Recognized role markers:

system: → { role: "system", content: "..." }
user: → { role: "user", content: "..." }
assistant: → { role: "assistant", content: "..." }

The Executor takes the list of messages and calls the LLM provider. It handles API type dispatch — routing to the appropriate SDK method based on agent.model.apiType.

PropertyValue
Registration keyagent.model.provider
Built-in implementationsOpenAIExecutor ("openai"), AzureExecutor ("azure")
Inputlist[Message] + PromptAgent (for config)
OutputRaw SDK response object

API type dispatch:

apiTypeSDK methodUse case
"chat" (default)chat.completions.create()Conversational prompts
"embedding"embeddings.create()Text → vector embeddings
"image"images.generate()DALL-E image generation
"responses"responses.create()OpenAI Responses API (latest features)

The Processor takes the raw SDK response and extracts clean, usable content. What “clean” means depends on the response type.

PropertyValue
Registration keyagent.model.provider
Built-in implementationsOpenAIProcessor ("openai"), AzureProcessor ("azure")
InputRaw SDK response + PromptAgent
OutputProcessed result (string, list, dict, parsed JSON, etc.)

Processing by response type:

Response typeOutput
Chat completionstr — the message content
Embeddinglist[float] or list[list[float]]
Imagestr — URL or base64 data
StreamingPromptyStream / AsyncPromptyStream iterator
Structured outputParsed dict matching outputSchema

You don’t always need the full pipeline.

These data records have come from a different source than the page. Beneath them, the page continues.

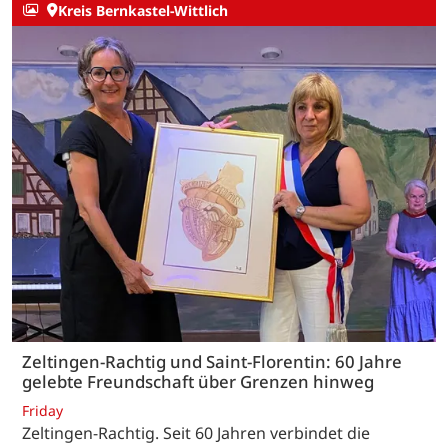
Kreis Bernkastel-Wittlich
Zeltingen-Rachtig und Saint-Florentin: 60 Jahre
gelebte Freundschaft über Grenzen hinweg
Friday
Zeltingen-Rachtig. Seit 60 Jahren verbindet die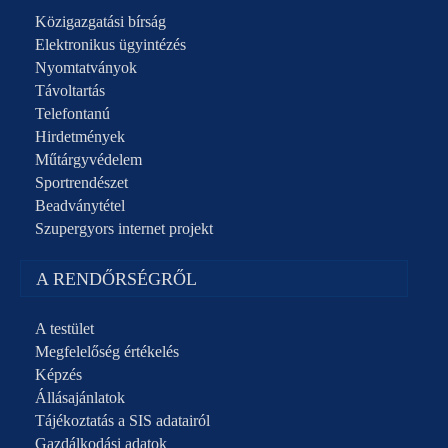
Közigazgatási bírság
Elektronikus ügyintézés
Nyomtatványok
Távoltartás
Telefontanú
Hirdetmények
Műtárgyvédelem
Sportrendészet
Beadványtétel
Szupergyors internet projekt
A RENDŐRSÉGRŐL
A testület
Megfelelőség értékelés
Képzés
Állásajánlatok
Tájékoztatás a SIS adatairól
Gazdálkodási adatok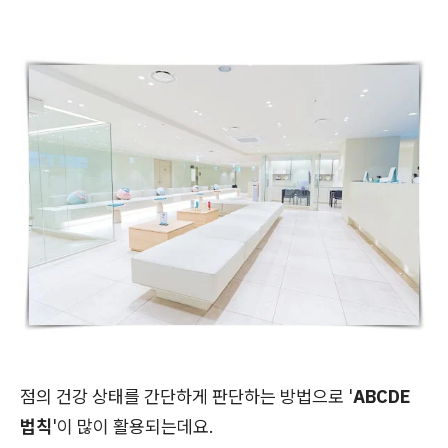
점의 건강 상태를 간단하게 판단하는 방법으로 '
ABCDE
법칙
'이 많이 활용되는데요.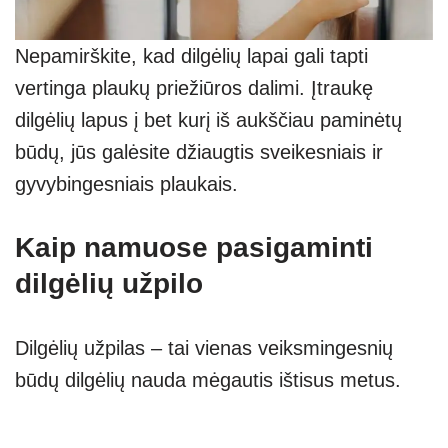
Nepamirškite, kad dilgėlių lapai gali tapti
vertinga plaukų priežiūros dalimi. Įtraukę
dilgėlių lapus į bet kurį iš aukščiau paminėtų
būdų, jūs galėsite džiaugtis sveikesniais ir
gyvybingesniais plaukais.
Kaip namuose pasigaminti
dilgėlių užpilo
Dilgėlių užpilas – tai vienas veiksmingesnių
būdų dilgėlių nauda mėgautis ištisus metus.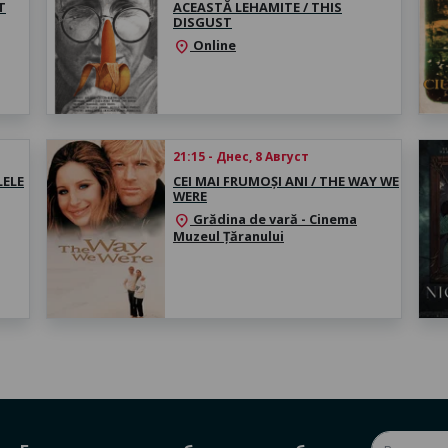
T
ACEASTĂ LEHAMITE / THIS
DISGUST
Online
location_on
21:15 - Днес, 8 Август
LELE
CEI MAI FRUMOȘI ANI / THE WAY WE
WERE
Grădina de vară - Cinema
location_on
Muzeul Țăranului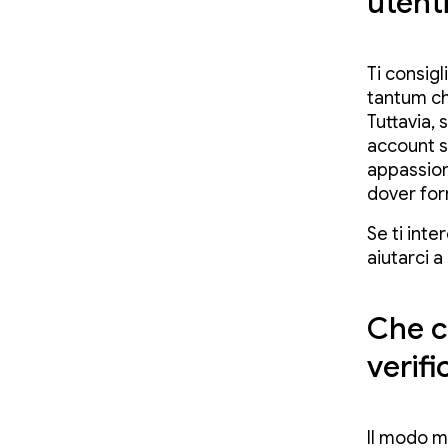
utent
Ti consigl
tantum che
Tuttavia, 
account s
appassiona
dover forn
Se ti inte
aiutarci a
Che c
verifi
Il modo m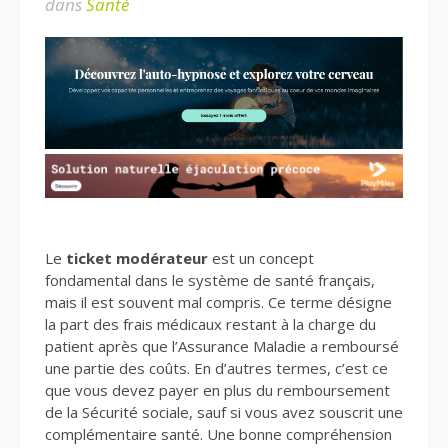
dans
Santé
Le
ticket modérateur
est un concept
fondamental dans le système de santé français,
mais il est souvent mal compris. Ce terme désigne
la part des frais médicaux restant à la charge du
patient après que l’Assurance Maladie a remboursé
une partie des coûts. En d’autres termes, c’est ce
que vous devez payer en plus du remboursement
de la Sécurité sociale, sauf si vous avez souscrit une
complémentaire santé. Une bonne compréhension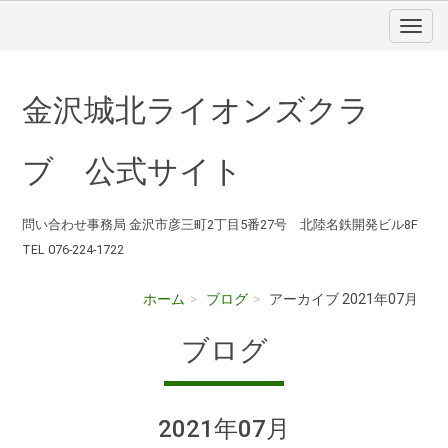
金沢城北ライオンズクラ
ブ 公式サイト
問い合わせ事務局 金沢市彦三町2丁目5番27号 北陸名鉄開発ビル8F
TEL 076-224-1722
ホーム
ブログ
アーカイブ 2021年07月
ブログ
2021年07月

Prompty provides convenience functions that map to specific stage groupings:

graph LR
  subgraph render ["render()"]
    R["Renderer"]
  end

  subgraph parse ["parse()"]
    P["Parser"]
  end

  subgraph prepare ["prepare() — render + parse + thread expansion"]
    R2["Renderer"] --> P2["Parser"]
  end

  subgraph run ["run() — execute + process"]
    EX["Executor"] --> PR["Processor"]
  end

  subgraph execute ["execute() — full pipeline: load → render → parse → execute → process → result"]
    L["Load"] --> R3["Renderer"] --> P3["Parser"] --> EX2["Executor"] --> PR2["Processor"] --> RES["Result"]
  end
from prompty import load, prepare, execute
from prompty.core.pipeline import render, parse, run, process
agent = load("chat.prompty")
inputs = {"firstName": "Jane", "question": "What is AI?"}
# Stage 1 only — render the template
rendered = render(agent, inputs)
# Stage 2 only — parse rendered string into messages
messages = parse(agent, rendered)
# Stages 1 + 2 — render, parse, and expand threads
messages = prepare(agent, inputs)
# Stages 3 + 4 — execute LLM call and process response
result = run(agent, messages)
# Full pipeline — load + prepare + run
result = execute("chat.prompty", inputs=inputs)

The Python runtime discovers stage implementations using Python entry points — the same mechanism that powers CLI tools and pytest plugins. Each implementation registers itself under a group name in pyproject.toml.

GroupResolved fromExample keys
prompty.renderersagent.template.format.kindjinja2, mustache
prompty.parsersagent.template.parser.kindprompty
prompty.executorsagent.model.provideropenai, azure
prompty.processorsagent.model.provideropenai, azure

These are registered in Prompty’s own pyproject.toml:

[project.entry-points."prompty.renderers"]
jinja2 = "prompty.renderers.jinja2:Jinja2Renderer"
mustache = "prompty.renderers.mustache:MustacheRenderer"
[project.entry-points."prompty.parsers"]
prompty = "prompty.parsers.prompty:PromptyChatParser"
[project.entry-points."prompty.executors"]
openai = "prompty.providers.openai.executor:OpenAIExecutor"
azure = "prompty.providers.azure.executor:AzureExecutor"
[project.entry-points."prompty.processors"]
openai = "prompty.providers.openai.processor:OpenAIProcessor"
azure = "prompty.providers.azure.processor:AzureProcessor"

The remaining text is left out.